Don’t worry about generalizing the grammar (we’ll do that in the next project). Just make it good enough to run the sample.
Example:
#lang algebra
fun f(x,y) = x + y
# fun f(x,y) = x * y
fun g(zz) = f(zz,zz)
g(10)
g(23)
Result:
20
46
Hint: Starter files:
#lang br/quicklang
(require brag/support "grammar.rkt")
(provide top fun expr app)
(module+ reader
(provide read-syntax))
(define-lex-abbrev reserved-toks
(:or #;···))
(define tokenize-1
(lexer
[whitespace #;···]
[(from/stop-before "#" "\n") #;···]
[reserved-toks #;···]
[(:+ alphabetic) #;···]
[(:+ (char-set "0123456789")) #;···]))
(define-macro top #;···)
(define-macro-cases fun
#;···)
(define-macro-cases expr
#;···)
(define-macro app #;···)
(define (read-syntax src ip)
(define parse-tree (parse src (λ () (tokenize-1 ip))))
(strip-bindings
(with-syntax ([PT parse-tree])
#'(module algebra-mod algebra
PT))))
#lang brag
top : # ···
fun : # ···
expr : # ···
app : # ···
Hint: In the lexer, assign symbolic token names to your identifiers (like ID) and integers (like INT).
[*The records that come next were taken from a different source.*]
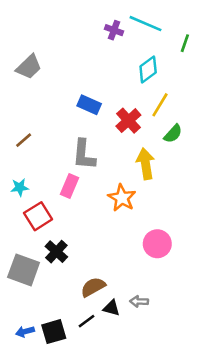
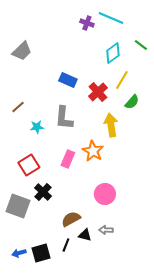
green line: (185, 43) -> (141, 45), moved, turned -72
pink rectangle: (69, 186) -> (68, 159), moved
cyan star: (20, 187) -> (37, 127), moved
pink circle: (157, 244) -> (105, 194), moved
black line: (87, 321) -> (66, 245), turned -32

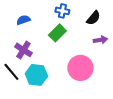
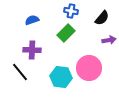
purple cross: (23, 50) -> (32, 50), turned -30
cyan hexagon: (36, 75) -> (61, 77), moved

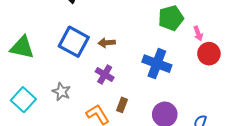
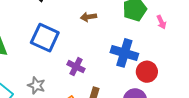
brown arrow: (107, 43) -> (88, 17), moved
red circle: (209, 54) -> (147, 72), moved

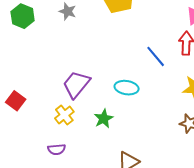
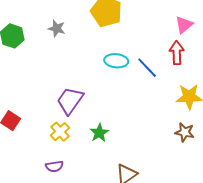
cyan ellipse: (127, 88) -> (116, 61), moved

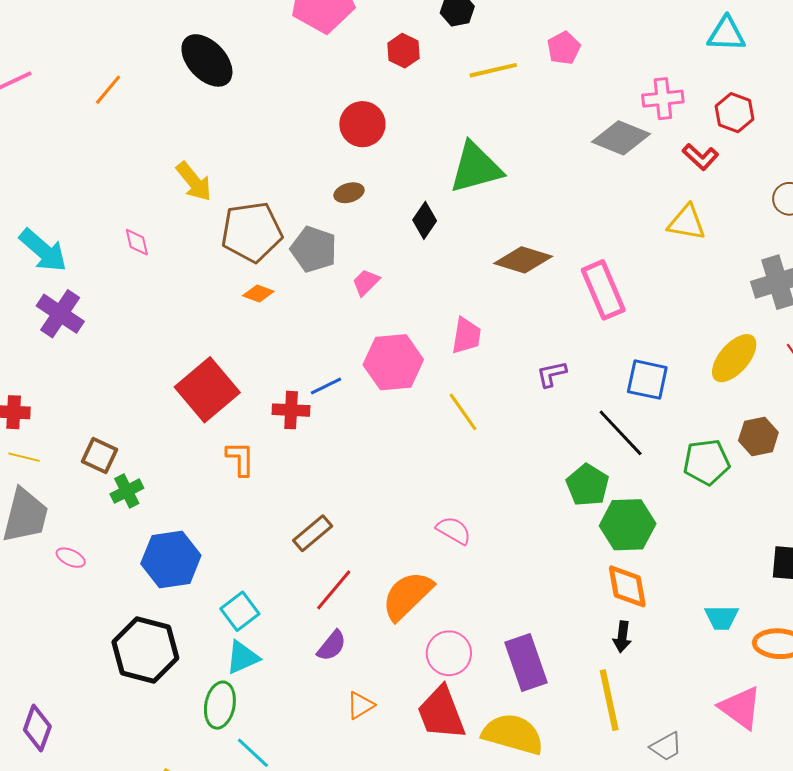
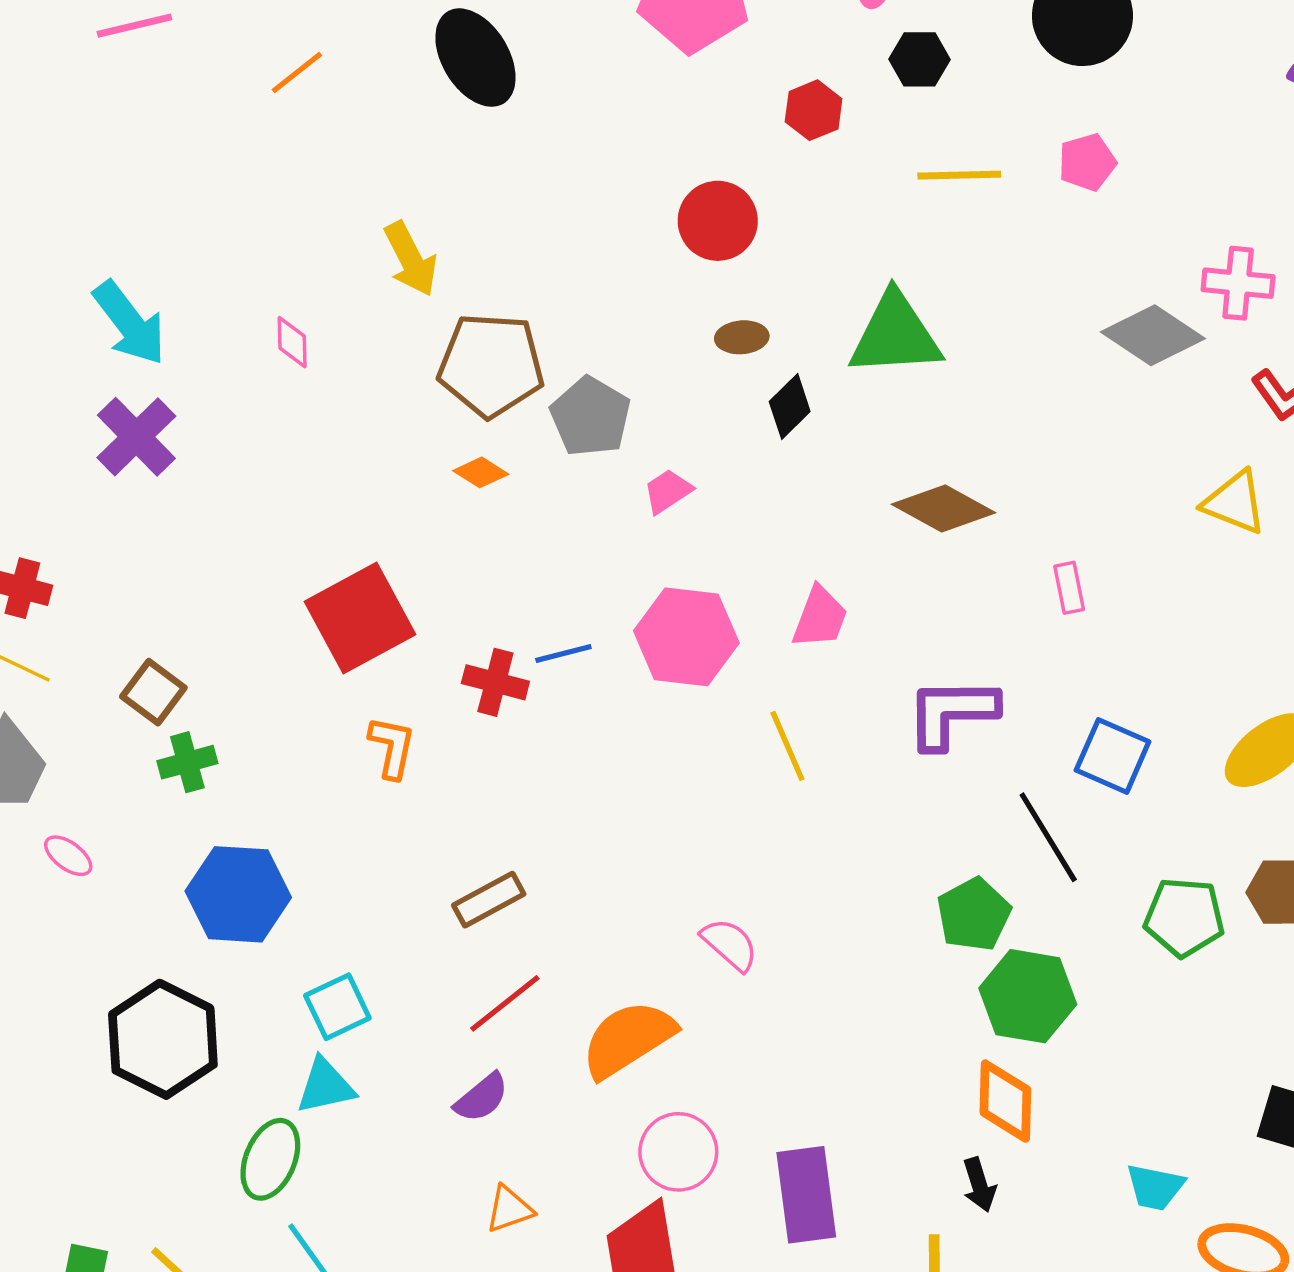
brown ellipse: (349, 193) -> (742, 337), moved
pink rectangle: (603, 290) -> (1069, 588), size x0.5
purple L-shape: (552, 374) -> (952, 713), size x1.8
black arrow: (622, 637) -> (979, 1185), turned -36

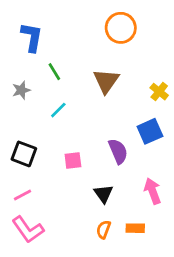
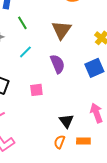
purple semicircle: (118, 151) -> (57, 64), moved
black triangle: (103, 194) -> (66, 121), moved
Hint: In the lexer, make tokens with #:skip #true to ignore parts of the source that serve no purpose. (For instance, whitespace and comments.) Then you don’t have to handle them in the grammar.
Hint: In the grammar, use cuts to remove tokens that serve no further purpose. (For instance, reserved tokens can often be discarded.) Then you don’t have to handle them in the expander.
Hint: You don’t need to implement multiplication to run the test file. (Do you see why?)
Hint: In the expander, you can leverage interposition points. For instance, if you need a macro called app that handles function applications in your program, you could do:
(define-macro (app ARG ...) #'(#%app ARG ...))
Or equivalently:
(define-macro app #'#%app)
Hint: At the REPL, you can feed test cases to your tokenizer like so:
(apply-port-proc tokenize-1 "g(23)")
Result:
(list (token-struct 'ID 'g #f #f #f #f #f) "(" (token-struct 'INT 23 #f #f #f #f #f) ")")
You can feed test cases to your parser like so:
(parse-to-datum (apply-port-proc tokenize-1 "g(23)"))
Result:
'(top (app g 23))
A little knowledge is still dangerous.